**WHAT YOU ARE ASKED TO DO**
Only the lines from the beginning of the data below through the line that contains "The image size is (1128, 2576)." should be repeated, exactly as written.

**DATA FOR THE TASK**
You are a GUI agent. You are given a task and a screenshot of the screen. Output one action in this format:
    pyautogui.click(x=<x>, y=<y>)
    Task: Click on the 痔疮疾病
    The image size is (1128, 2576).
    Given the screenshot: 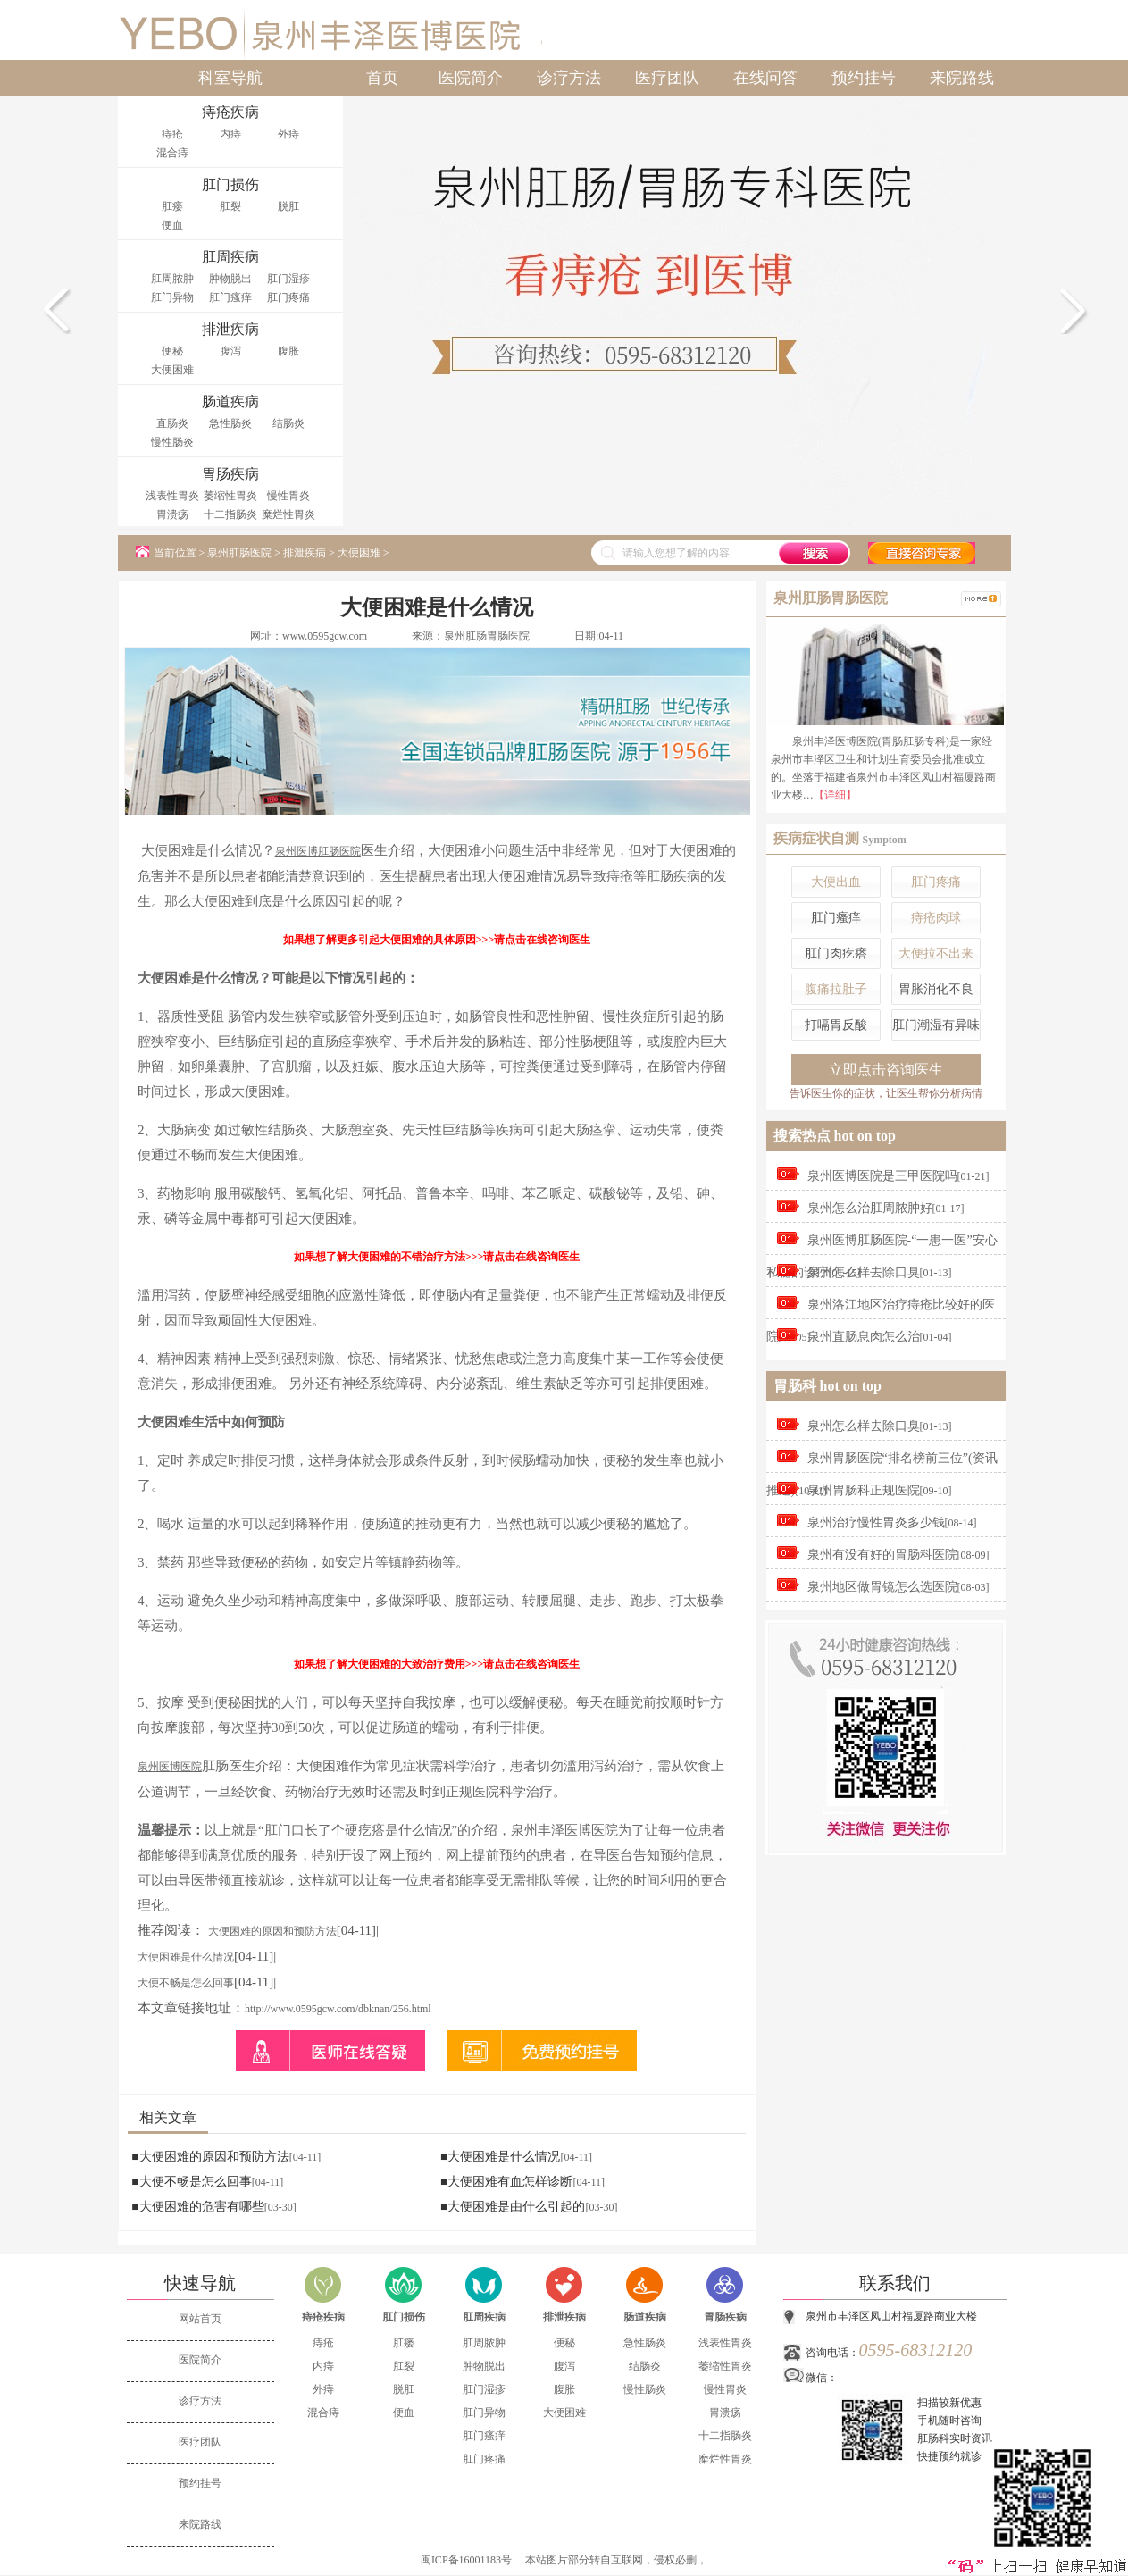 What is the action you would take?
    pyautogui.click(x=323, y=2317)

**ANSWER TO THE EXERCISE**
You are a GUI agent. You are given a task and a screenshot of the screen. Output one action in this format:
    pyautogui.click(x=<x>, y=<y>)
    Task: Click on the 痔疮疾病
    The image size is (1128, 2576).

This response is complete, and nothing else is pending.